Edge cases also appear when one identity type impersonates another. For example, an agent may use a service account as a backend execution identity, which means the real risk is not just credential theft but delegated misuse. In those cases, teams should review whether the service account has excessive entitlements or whether the agent should be re-architected to use The State of Non-Human Identity Security style controls on rotation, logging, and visibility. The practical rule is simple: unify inventory and oversight, but never assume the same access pattern, trust boundary, or revoke trigger applies to both classes.

Standards & Framework Alignment

This section maps relevant standards and security frameworks to the operational risks and controls described in this guidance.
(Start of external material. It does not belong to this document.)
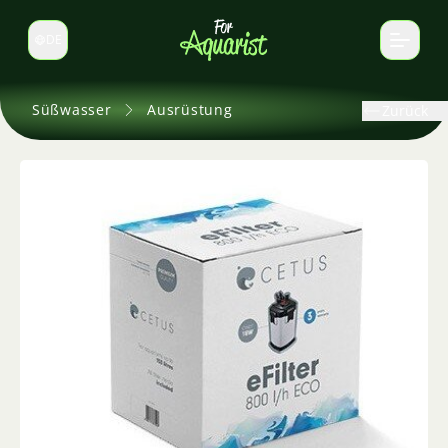
DE
Sprache wechseln
Süßwasser
Ausrüstung
Zurück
OWASP Non-Human Identity Top 10 and OWASP Agentic AI Top 10 address the attack and risk surface, while NIST AI RMF set the governance and control requirements practitioners need to meet.

Framework Control / Reference Relevance
OWASP Non-Human Identity Top 10 NHI-03 Rotation and revocation discipline are core to shared NHI governance.
OWASP Agentic AI Top 10 A-04 Agentic identities need runtime controls beyond static IAM reviews.
NIST AI RMF AI RMF supports risk-based governance for autonomous systems.

Automate short-lived credentials and verify every non-human identity has an owner, expiry, and revocation path.